Lambda expression in Iterable implementation

So I have this piece of code my friend showed me and I must admit I do not understand what is going on. I understand the concept around lamba expressions and have written quite a few of them in haskell but none in Java so far.

What confuses me is how does the compiler know that the function which I supposed is lambdaed is supposed to be the "iterator()" one required in the Iterable interface.

public Iterable<V> values() {
    return () -> {
        return new Iterator<V>() {
            private Iterator<TableEntry<K, V>> iter = iterator();

            @Override
            public boolean hasNext() {
                return iter.hasNext();
            }

            @Override
            public V next() {
                return iter.next().getValue();
            }
        };
    };
}

I have my version of this but I have a problem with shadowing where the iterator() I make to implement Iterable for values is called inside itself causing stack overflow. What I want is to use the iterator() which is defined in the scope of the values() but don't know how to point to it.

public Iterable<V> values() {
    return new ValuesIterable<V>();
}

public class ValuesIterable<V> implements Iterable<V>{
    public Iterator<V> iterator() {
        return new ValuesIterator();
    }

    public class ValuesIterator implements Iterator<V>
    {
        Iterator<SimpleHashtable.TableEntry<K, V>> iter = (Iterator<TableEntry<K, V>>) iterator();

        public boolean hasNext()
        {
            return iter.hasNext();
        }

        public V next()
        {
            return iter.next().getValue();
        }

        public void remove()
        {
            return;
        }
    }
}

note: this iterator() is in the scope of variables()

public Iterator<SimpleHashtable.TableEntry<K, V>> iterator() {
    return new TableEntryIterator();
}
Solution

  • Lambda expressions are used to implement functional interfaces, in which there is only one method that requires implementation. Therefore, since your values() method returns Iterable<V>, the lambda expression must implement the single method of that interface, which is iterator().

    As for the syntax of the lambda expression in your example :

    The empty brackets () mean that the method implemented by the lambda expression has no arguments, which is indeed true for the iterator() method.

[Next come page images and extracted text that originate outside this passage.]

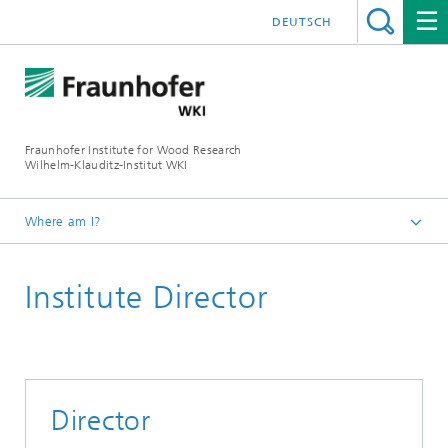
DEUTSCH
Fraunhofer Institute for Wood Research
Wilhelm-Klauditz-Institut WKI
Where am I?
Homepage
Institute Director
About us
The Fraunhofer WKI
Director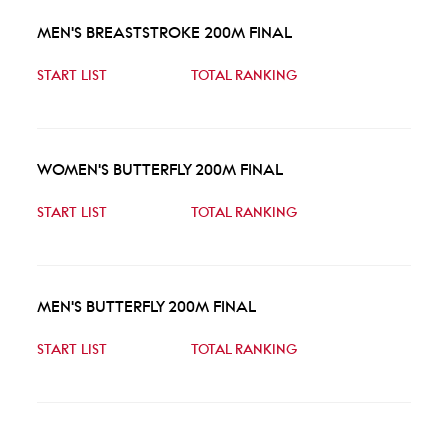
MEN'S BREASTSTROKE 200M FINAL
START LIST
TOTAL RANKING
WOMEN'S BUTTERFLY 200M FINAL
START LIST
TOTAL RANKING
MEN'S BUTTERFLY 200M FINAL
START LIST
TOTAL RANKING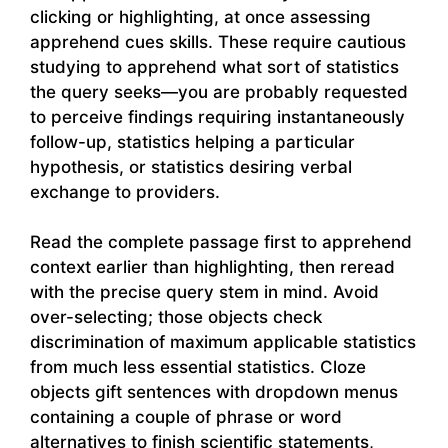
clicking or highlighting, at once assessing
apprehend cues skills. These require cautious
studying to apprehend what sort of statistics
the query seeks—you are probably requested
to perceive findings requiring instantaneously
follow-up, statistics helping a particular
hypothesis, or statistics desiring verbal
exchange to providers.
Read the complete passage first to apprehend
context earlier than highlighting, then reread
with the precise query stem in mind. Avoid
over-selecting; those objects check
discrimination of maximum applicable statistics
from much less essential statistics. Cloze
objects gift sentences with dropdown menus
containing a couple of phrase or word
alternatives to finish scientific statements,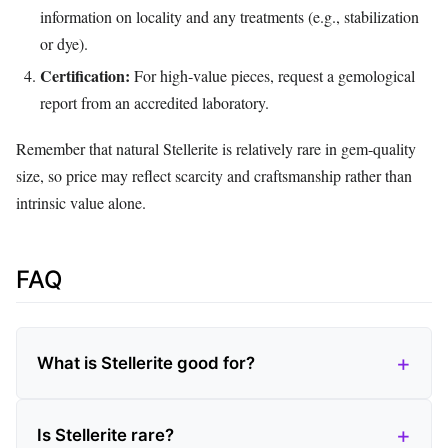
information on locality and any treatments (e.g., stabilization
or dye).
Certification:
For high‑value pieces, request a gemological
report from an accredited laboratory.
Remember that natural Stellerite is relatively rare in gem‑quality
size, so price may reflect scarcity and craftsmanship rather than
intrinsic value alone.
FAQ
What is Stellerite good for?
Is Stellerite rare?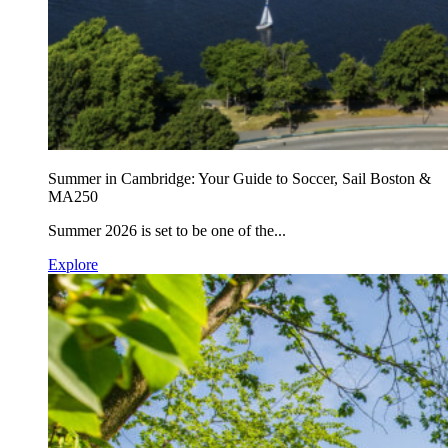
Summer in Cambridge: Your Guide to Soccer, Sail Boston &
MA250
Summer 2026 is set to be one of the...
Explore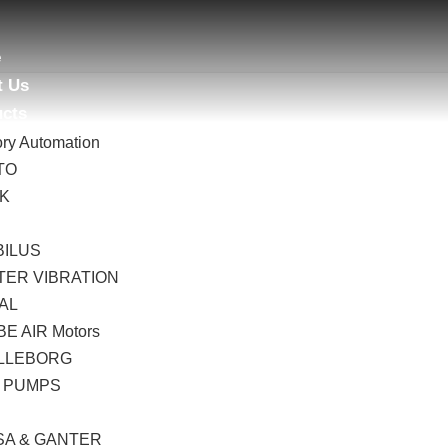
e
t Us
ucts
ory Automation
TO
AK
B
BILUS
TER VIBRATION
AL
E AIR Motors
LLEBORG
 PUMPS
I
SA & GANTER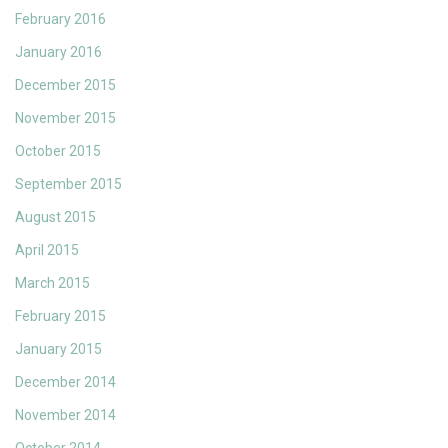
February 2016
January 2016
December 2015
November 2015
October 2015
September 2015
August 2015
April 2015
March 2015
February 2015
January 2015
December 2014
November 2014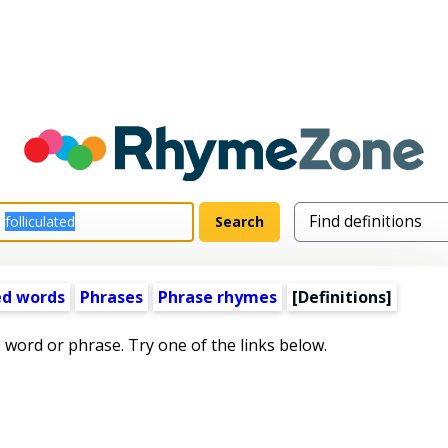
ed words
Phrases
Phrase rhymes
[Definitions]
s word or phrase. Try one of the links below.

    After the ->, you have the body of the lambda expression, which in this example returns an instance of an anonymous class that implements the Iterator<V> interface.

    Oh, and your second code snippet causes stack overflow because your iterator() method creates an instance of ValuesIterator, and as part of the initialization of the instance, you call that iterator() method, causing an infinite recursion.